**Records provided:**
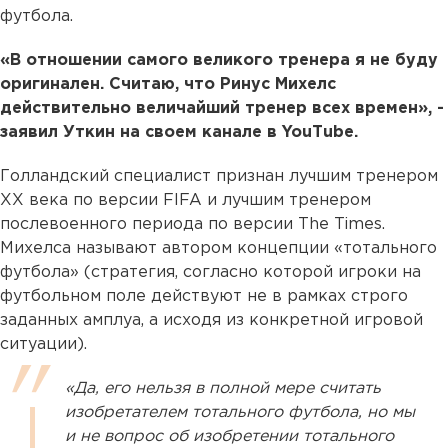
футбола.
«В отношении самого великого тренера я не буду
оригинален. Считаю, что Ринус Михелс
действительно величайший тренер всех времен», -
заявил Уткин на своем канале в YouТube.
Голландский специалист признан лучшим тренером
XX века по версии FIFA и лучшим тренером
послевоенного периода по версии The Times.
Михелса называют автором концепции «тотального
футбола» (стратегия, согласно которой игроки на
футбольном поле действуют не в рамках строго
заданных амплуа, а исходя из конкретной игровой
ситуации).
«Да, его нельзя в полной мере считать
изобретателем тотального футбола, но мы
и не вопрос об изобретении тотального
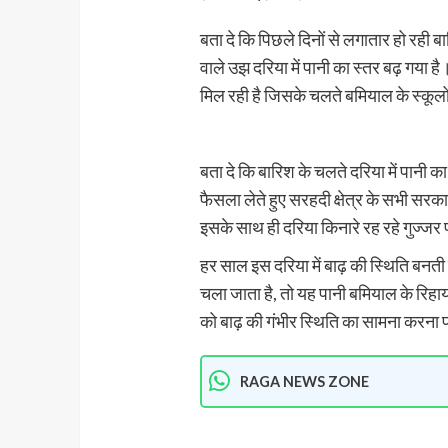
बता दे कि पिछले दिनों से लगातार हो रह
वाले उझ दरिया में पानी का स्तर बढ़ गया है।
मिल रही है जिसके चलते बमियाल के स्कूलों
बता दे कि बारिश के चलते दरिया में पानी क
फैसला लेते हुए सरहदी क्षेत्र के सभी सरक
इसके साथ ही दरिया किनारे रह रहे गुज्जर प
हर साल इस दरिया में बाढ़ की स्थिति बनत
चला जाता है, तो यह पानी बमियाल के रिहाय
को बाढ़ की गंभीर स्थिति का सामना करना 
RAGA NEWS ZONE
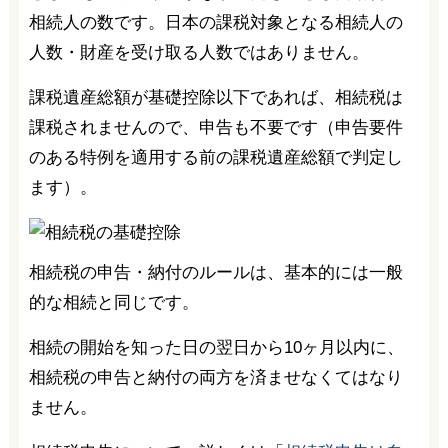
相続人の数です。日本の課税対象となる相続人の
人数・財産を受け取る人数ではありません。
課税遺産総額が基礎控除以下であれば、相続税は
課税されませんので、申告も不要です（申告要件
のある特例を適用する前の課税遺産総額で判定し
ます）。
相続税の申告・納付のルールは、基本的には一般
的な相続と同じです。
相続の開始を知った日の翌日から10ヶ月以内に、
相続税の申告と納付の両方を済ませなくてはなり
ません。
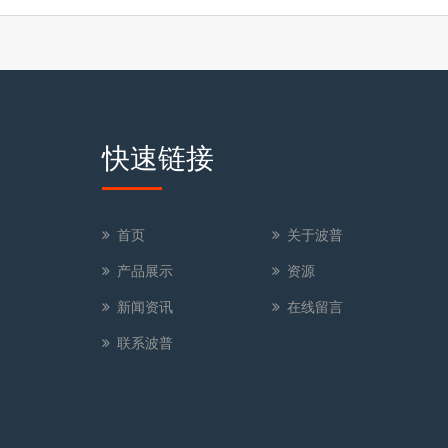
快速链接
首页
关于波普
产品展示
资源
新闻资讯
在线留言
联系波普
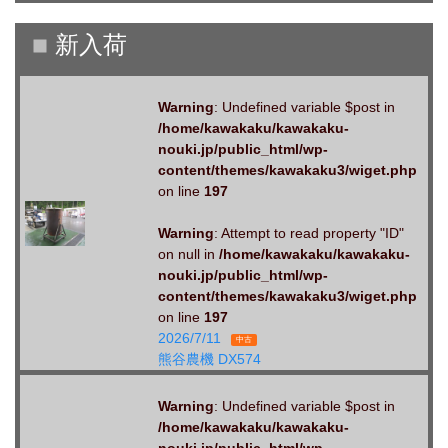
Warning
: Undefined variable $post in
/home/kawakaku/kawakaku-
nouki.jp/public_html/wp-
content/themes/kawakaku3/wiget.php
on line
197
Warning
: Attempt to read property "ID"
on null in
/home/kawakaku/kawakaku-
nouki.jp/public_html/wp-
content/themes/kawakaku3/wiget.php
on line
197
2026/7/11
中古
熊谷農機 DX574
Warning
: Undefined variable $post in
/home/kawakaku/kawakaku-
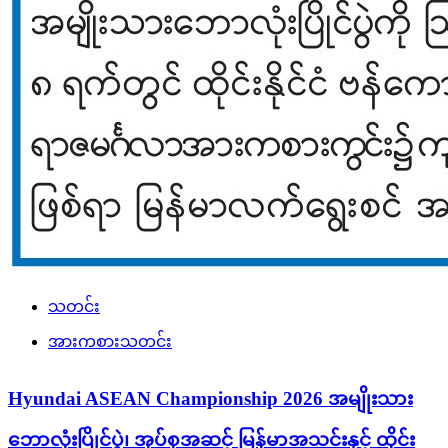
သတင်း
အားကစားသတင်း
Hyundai ASEAN Championship 2026 အမျိုးသား
ဘောလုံးပြိုင်ပွဲ၊ အုပ်စုအဆင့် မြန်မာအသင်းနှင့် ထိုင်း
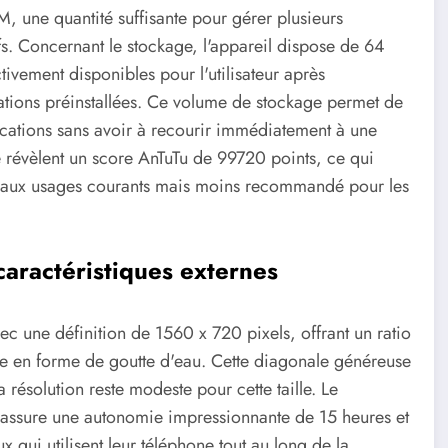
une quantité suffisante pour gérer plusieurs
fs. Concernant le stockage, l'appareil dispose de 64
ivement disponibles pour l'utilisateur après
cations préinstallées. Ce volume de stockage permet de
ications sans avoir à recourir immédiatement à une
 révèlent un score AnTuTu de 99720 points, ce qui
e aux usages courants mais moins recommandé pour les
 caractéristiques externes
 une définition de 1560 x 720 pixels, offrant un ratio
he en forme de goutte d'eau. Cette diagonale généreuse
résolution reste modeste pour cette taille. Le
ssure une autonomie impressionnante de 15 heures et
 qui utilisent leur téléphone tout au long de la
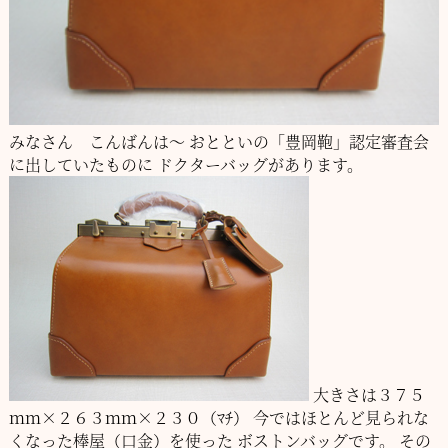
みなさん こんばんは～
おとといの「豊岡鞄」認定審査会
に出していたものに
ドクターバッグがあります。
大きさは３７５
ｍｍ×２６３ｍｍ×２３０（ﾏﾁ）
今ではほとんど見られな
くなった棒屋（口金）を使った
ボストンバッグです。
その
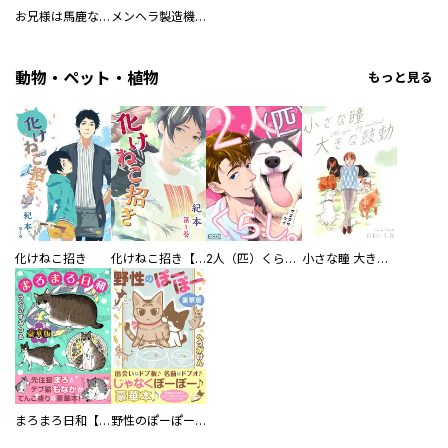
お兄様は馬鹿なんですか？～地味王女は婚約破棄に巻き込まれる～
メンヘラ製造機の公爵令息（過保護）が溺愛してきます
動物・ペット・植物
もっと見る
化けねこ招き
化けねこ招き【描きおろし付合冊版】
2人（匹）くらし。
小さな瞳 大きな鼓動
まろまろ日和【豪華版】
野性のぽーぽー【豪華版】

**Work required:**
Without including any pictures, output all the entries above exactly.

**Response area:**
футбола.
«В отношении самого великого тренера я не буду
оригинален. Считаю, что Ринус Михелс
действительно величайший тренер всех времен», -
заявил Уткин на своем канале в YouТube.
Голландский специалист признан лучшим тренером
XX века по версии FIFA и лучшим тренером
послевоенного периода по версии The Times.
Михелса называют автором концепции «тотального
футбола» (стратегия, согласно которой игроки на
футбольном поле действуют не в рамках строго
заданных амплуа, а исходя из конкретной игровой
ситуации).
«Да, его нельзя в полной мере считать
изобретателем тотального футбола, но мы
и не вопрос об изобретении тотального
बता दे कि पिछले दिनों से लगातार हो रह
वाले उझ दरिया में पानी का स्तर बढ़ गया है।
मिल रही है जिसके चलते बमियाल के स्कूलों
बता दे कि बारिश के चलते दरिया में पानी क
फैसला लेते हुए सरहदी क्षेत्र के सभी सरक
इसके साथ ही दरिया किनारे रह रहे गुज्जर प
हर साल इस दरिया में बाढ़ की स्थिति बनत
चला जाता है, तो यह पानी बमियाल के रिहाय
को बाढ़ की गंभीर स्थिति का सामना करना 
RAGA NEWS ZONE
相続人の数です。日本の課税対象となる相続人の
人数・財産を受け取る人数ではありません。
課税遺産総額が基礎控除以下であれば、相続税は
課税されませんので、申告も不要です（申告要件
のある特例を適用する前の課税遺産総額で判定し
ます）。
相続税の申告・納付のルールは、基本的には一般
的な相続と同じです。
相続の開始を知った日の翌日から10ヶ月以内に、
相続税の申告と納付の両方を済ませなくてはなり
ません。
快速链接
首页
关于波普
产品展示
资源
新闻资讯
在线留言
联系波普
Warning
: Undefined variable $post in
/home/kawakaku/kawakaku-
nouki.jp/public_html/wp-
content/themes/kawakaku3/wiget.php
on line
197
Warning
: Attempt to read property "ID"
on null in
/home/kawakaku/kawakaku-
nouki.jp/public_html/wp-
content/themes/kawakaku3/wiget.php
on line
197
2026/7/11
中古
熊谷農機 DX574
Warning
: Undefined variable $post in
/home/kawakaku/kawakaku-
သတင်း
အားကစားသတင်း
Hyundai ASEAN Championship 2026 အမျိုးသား
ဘောလုံးပြိုင်ပွဲ၊ အုပ်စုအဆင့် မြန်မာအသင်းနှင့် ထိုင်း
une quantité suffisante pour gérer plusieurs
fs. Concernant le stockage, l'appareil dispose de 64
ivement disponibles pour l'utilisateur après
cations préinstallées. Ce volume de stockage permet de
ications sans avoir à recourir immédiatement à une
 révèlent un score AnTuTu de 99720 points, ce qui
e aux usages courants mais moins recommandé pour les
 caractéristiques externes
 une définition de 1560 x 720 pixels, offrant un ratio
he en forme de goutte d'eau. Cette diagonale généreuse
résolution reste modeste pour cette taille. Le
ssure une autonomie impressionnante de 15 heures et
 qui utilisent leur téléphone tout au long de la
みなさん こんばんは～
おとといの「豊岡鞄」認定審査会
に出していたものに
ドクターバッグがあります。
大きさは３７５
ｍｍ×２６３ｍｍ×２３０（ﾏﾁ）
今ではほとんど見られな
くなった棒屋（口金）を使った
ボストンバッグです。
その
お兄様は馬鹿なんですか？～地味王女は婚約破棄に巻き込まれる～
メンヘラ製造機の公爵令息（過保護）が溺愛してきます
動物・ペット・植物
もっと見る
化けねこ招き
化けねこ招き【描きおろし付合冊版】
2人（匹）くらし。
小さな瞳 大きな鼓動
まろまろ日和【豪華版】
野性のぽーぽー【豪華版】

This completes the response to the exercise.